Local media have reported that news clips in Public Television Service’s (PTS) digital library were accidentally deleted by an outsourced data storage company on Feb. 8. As many as 420,000 valuable clips were reportedly deleted and more than 84,000 of them cannot be restored.
In response, Democratic Progressive Party (DPP) Legislator Rosalia Wu (吳思瑤) said that she was not only shocked, but also furious, as she did not expect that a level A agency like PTS would make such an amateur mistake. More importantly, she said that if no one had exposed the incident, it would have remained covered up forever.
“Is PTS trying to pretend that everything is fine?” she asked.
Wu said that she had been at a complete loss for how to respond when she found out about this “cultural catastrophe” and she severely condemned the agency responsible for the mishap, which had been kept under wraps until she received an anonymous message.

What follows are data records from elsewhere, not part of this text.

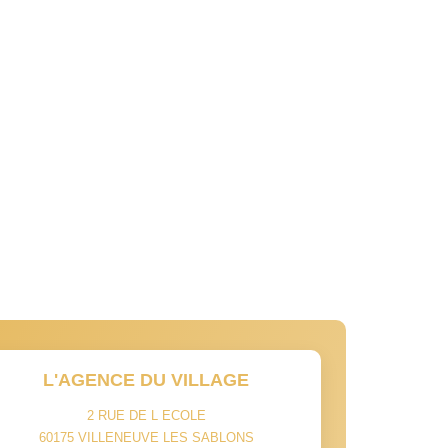
L'AGENCE DU VILLAGE
2 RUE DE L ECOLE
60175
VILLENEUVE LES SABLONS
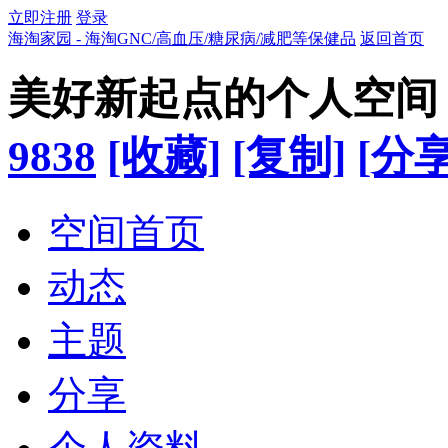
立即注册
登录
海淘家园 - 海淘GNC/高血压/糖尿病/减肥等保健品
返回首页
美好新起点的个人空间
9838
[收藏]
[复制]
[分享
空间首页
动态
主题
分享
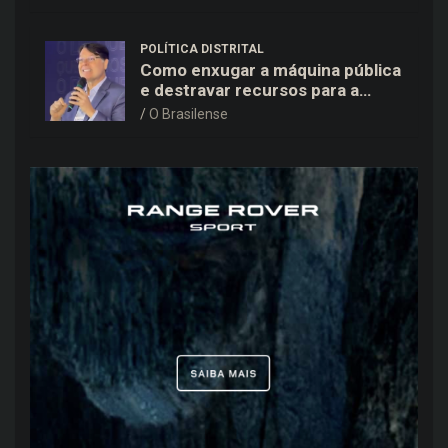
POLÍTICA DISTRITAL
Como enxugar a máquina pública
e destravar recursos para a
saúde e educação no DF
O Brasilense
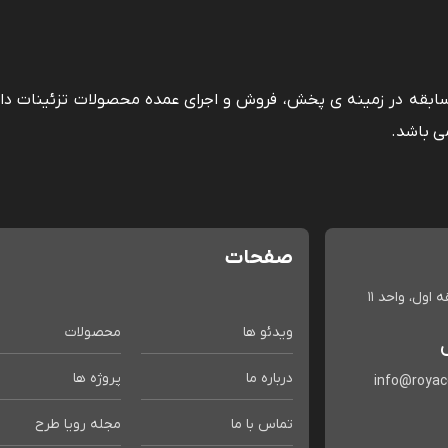
 سابقه در زمینه ی پخش، فروش و اجرای عمده محصولات تزئینات دا
ی باشد.
صفحات
اول، واحد 11
ویدئو ها
محصولات
درباره ما
پروژه ها
info@roya
تماس با ما
مجله رویا طرح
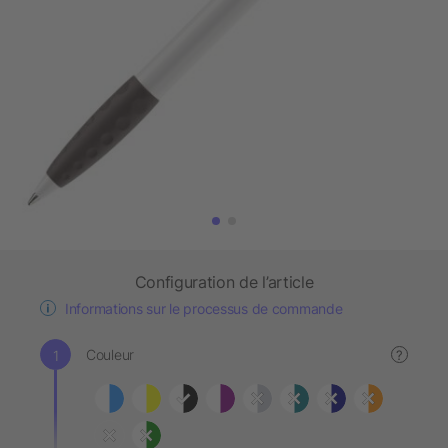
Configuration de l’article
Informations sur le processus de commande
Couleur
?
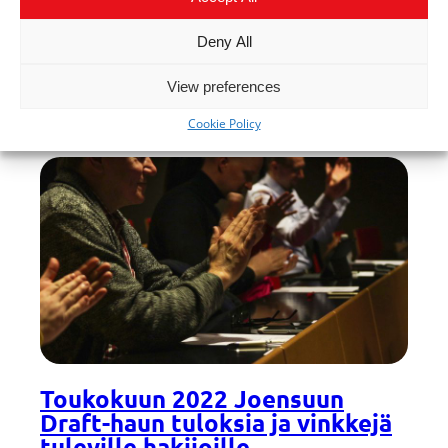
Etusivun nosto
, 
Kuopio
, 
Kuopio
, 
Pohjois-
Deny All
Pohjois-Savo
, 
Tapahtumat
, 
Savo
, 
tiimit
, 
Tiimit Kuopio
tulokset
View preferences
Cookie Policy
Toukokuun 2022 Joensuun
Draft-haun tuloksia ja vinkkejä
tuleville hakijoille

Surprisingly, the Ministry of Culture’s latest report to the legislature, which Wu read in detail, failed to even mention the incident. Nor did the ministry, which oversees PTS, take the initiative to make the incident public. Naturally, a review report about the case did not exist.
Wu’s anger is fully understandable. As she said, if no one had exposed the case, the public might never have found out about it, and there would have been no proof that it had happened at all.

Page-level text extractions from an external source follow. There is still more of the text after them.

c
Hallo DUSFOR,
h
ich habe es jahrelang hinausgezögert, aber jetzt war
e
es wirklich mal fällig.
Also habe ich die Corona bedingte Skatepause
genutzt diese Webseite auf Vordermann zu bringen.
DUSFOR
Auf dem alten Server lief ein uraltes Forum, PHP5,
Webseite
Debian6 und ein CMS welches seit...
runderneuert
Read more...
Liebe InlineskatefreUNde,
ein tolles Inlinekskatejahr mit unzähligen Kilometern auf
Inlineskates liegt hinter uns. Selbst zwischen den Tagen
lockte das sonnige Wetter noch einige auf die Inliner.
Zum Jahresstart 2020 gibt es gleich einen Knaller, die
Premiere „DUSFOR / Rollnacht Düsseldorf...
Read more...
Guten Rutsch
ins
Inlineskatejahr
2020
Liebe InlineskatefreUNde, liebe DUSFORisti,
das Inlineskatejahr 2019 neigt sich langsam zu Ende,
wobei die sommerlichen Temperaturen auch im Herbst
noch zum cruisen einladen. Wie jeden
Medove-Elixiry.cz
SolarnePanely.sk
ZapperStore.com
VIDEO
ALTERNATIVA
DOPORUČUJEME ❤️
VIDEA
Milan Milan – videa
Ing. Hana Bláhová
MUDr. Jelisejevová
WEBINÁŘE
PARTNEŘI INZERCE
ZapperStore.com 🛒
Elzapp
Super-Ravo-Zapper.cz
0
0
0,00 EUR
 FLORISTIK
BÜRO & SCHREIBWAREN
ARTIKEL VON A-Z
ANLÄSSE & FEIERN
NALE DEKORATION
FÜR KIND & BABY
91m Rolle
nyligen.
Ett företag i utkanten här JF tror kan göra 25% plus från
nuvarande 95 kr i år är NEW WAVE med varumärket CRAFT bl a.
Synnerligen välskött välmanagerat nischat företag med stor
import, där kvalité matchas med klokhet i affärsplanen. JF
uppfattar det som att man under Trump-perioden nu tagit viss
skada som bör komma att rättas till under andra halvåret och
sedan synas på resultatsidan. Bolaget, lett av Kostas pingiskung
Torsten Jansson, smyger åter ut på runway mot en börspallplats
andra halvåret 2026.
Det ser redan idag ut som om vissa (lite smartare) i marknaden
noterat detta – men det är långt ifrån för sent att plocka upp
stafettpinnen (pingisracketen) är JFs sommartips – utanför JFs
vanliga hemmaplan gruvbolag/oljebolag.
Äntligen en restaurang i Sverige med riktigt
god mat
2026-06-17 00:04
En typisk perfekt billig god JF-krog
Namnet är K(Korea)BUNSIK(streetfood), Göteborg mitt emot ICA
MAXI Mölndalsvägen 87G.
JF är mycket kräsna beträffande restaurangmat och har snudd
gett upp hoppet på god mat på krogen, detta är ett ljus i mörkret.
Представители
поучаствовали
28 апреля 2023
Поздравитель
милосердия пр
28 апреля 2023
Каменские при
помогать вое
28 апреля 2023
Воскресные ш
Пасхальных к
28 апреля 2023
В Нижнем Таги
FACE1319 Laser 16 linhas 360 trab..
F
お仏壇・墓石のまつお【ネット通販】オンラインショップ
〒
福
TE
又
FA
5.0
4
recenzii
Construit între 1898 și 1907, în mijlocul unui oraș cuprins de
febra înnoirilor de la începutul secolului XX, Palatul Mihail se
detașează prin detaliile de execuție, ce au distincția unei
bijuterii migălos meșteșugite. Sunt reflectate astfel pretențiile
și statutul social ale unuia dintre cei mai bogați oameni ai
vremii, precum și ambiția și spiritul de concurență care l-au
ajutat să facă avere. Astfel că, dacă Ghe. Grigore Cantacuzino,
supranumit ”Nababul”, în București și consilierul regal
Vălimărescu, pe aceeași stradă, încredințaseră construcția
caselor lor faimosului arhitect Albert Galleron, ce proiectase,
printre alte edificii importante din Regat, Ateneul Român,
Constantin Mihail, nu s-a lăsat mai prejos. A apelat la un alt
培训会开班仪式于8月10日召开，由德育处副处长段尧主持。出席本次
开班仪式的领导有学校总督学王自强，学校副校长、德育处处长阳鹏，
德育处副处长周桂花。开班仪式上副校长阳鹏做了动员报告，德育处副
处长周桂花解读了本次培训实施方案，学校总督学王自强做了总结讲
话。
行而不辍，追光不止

Even more infuriating, what gave PTS the nerve to think that it could cover up this major information security flaw by itself? Who made this outrageous decision?
Similarly, another major information security flaw occurred when the Ministry of Education accidentally erased tens of thousands of “e-learning profiles” of high-school students in September last year. PTS failed to learn its lesson from that mistake.
According to the “cybersecurity responsibility levels” of the Cyber Security Management Act (資通安全管理法), the PTS Foundation is a level A agency, the highest level there is. Unfortunately, after making the lowest-level mistake, PTS adopted a negative attitude by trying to quietly “turn big problems into small ones, and small problems into no problems,” as the old Chinese saying goes.
It is necessary for the agency to explain and clarify the matter.
Hu Wen-chi is a former vice chairman of the Chinese Nationalist Party’s (KMT) Culture and Communications Committee.